About this exercise:
If a line of the data below holds the string "gallery", copy it.

(Stored data entries)
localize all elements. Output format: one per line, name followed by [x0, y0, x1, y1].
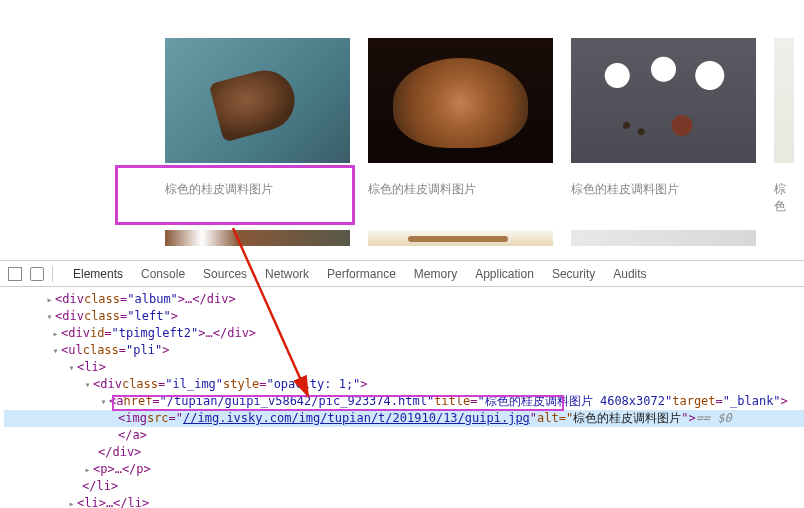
tab-performance[interactable]: Performance	[327, 267, 396, 281]
gallery-item[interactable]: 棕色的桂皮调料图片	[165, 38, 350, 260]
dom-node[interactable]: </a>	[4, 427, 804, 444]
inspect-element-icon[interactable]	[8, 267, 22, 281]
devtools-toolbar: Elements Console Sources Network Perform…	[0, 261, 804, 287]
dom-node[interactable]: ▾<div class="il_img" style="opacity: 1;"…	[4, 376, 804, 393]
tab-application[interactable]: Application	[475, 267, 534, 281]
dom-tree[interactable]: ▸<div class="album">…</div> ▾<div class=…	[0, 287, 804, 508]
image-caption: 棕色的桂皮调料图片	[165, 163, 350, 198]
image-gallery: 棕色的桂皮调料图片 棕色的桂皮调料图片 棕色的桂皮调料图片 棕色	[0, 0, 804, 260]
thumbnail-image[interactable]	[571, 38, 756, 163]
thumbnail-image[interactable]	[774, 38, 794, 163]
dom-node[interactable]: ▾<div class="left">	[4, 308, 804, 325]
gallery-item[interactable]: 棕色的桂皮调料图片	[368, 38, 553, 260]
dom-node[interactable]: </li>	[4, 478, 804, 495]
tab-security[interactable]: Security	[552, 267, 595, 281]
dom-node[interactable]: ▾<a href="/tupian/guipi_v58642/pic_92337…	[4, 393, 804, 410]
dom-node[interactable]: </div>	[4, 444, 804, 461]
dom-node[interactable]: ▸<li>…</li>	[4, 495, 804, 508]
thumbnail-image[interactable]	[165, 38, 350, 163]
tab-audits[interactable]: Audits	[613, 267, 646, 281]
thumbnail-image[interactable]	[165, 230, 350, 246]
tab-console[interactable]: Console	[141, 267, 185, 281]
devtools-tabs: Elements Console Sources Network Perform…	[73, 267, 647, 281]
image-caption: 棕色的桂皮调料图片	[571, 163, 756, 198]
tab-sources[interactable]: Sources	[203, 267, 247, 281]
devtools-panel: Elements Console Sources Network Perform…	[0, 260, 804, 508]
gallery-item[interactable]: 棕色	[774, 38, 794, 260]
dom-node[interactable]: ▾<ul class="pli">	[4, 342, 804, 359]
gallery-row-2	[165, 230, 756, 246]
dom-node[interactable]: ▾<li>	[4, 359, 804, 376]
dom-node[interactable]: ▸<p>…</p>	[4, 461, 804, 478]
thumbnail-image[interactable]	[368, 230, 553, 246]
image-caption: 棕色的桂皮调料图片	[368, 163, 553, 198]
dom-node-selected[interactable]: <img src="//img.ivsky.com/img/tupian/t/2…	[4, 410, 804, 427]
thumbnail-image[interactable]	[571, 230, 756, 246]
dom-node[interactable]: ▸<div class="album">…</div>	[4, 291, 804, 308]
thumbnail-image[interactable]	[368, 38, 553, 163]
gallery-item[interactable]: 棕色的桂皮调料图片	[571, 38, 756, 260]
dom-node[interactable]: ▸<div id="tpimgleft2">…</div>	[4, 325, 804, 342]
tab-elements[interactable]: Elements	[73, 267, 123, 281]
tab-memory[interactable]: Memory	[414, 267, 457, 281]
tab-network[interactable]: Network	[265, 267, 309, 281]
image-caption: 棕色	[774, 163, 794, 215]
device-toolbar-icon[interactable]	[30, 267, 44, 281]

Answer area:
gallery-item[interactable]: 棕色的桂皮调料图片	[165, 38, 350, 260]
image-gallery: 棕色的桂皮调料图片 棕色的桂皮调料图片 棕色的桂皮调料图片 棕色	[0, 0, 804, 260]
gallery-item[interactable]: 棕色的桂皮调料图片	[368, 38, 553, 260]
gallery-item[interactable]: 棕色	[774, 38, 794, 260]
gallery-row-2	[165, 230, 756, 246]
gallery-item[interactable]: 棕色的桂皮调料图片	[571, 38, 756, 260]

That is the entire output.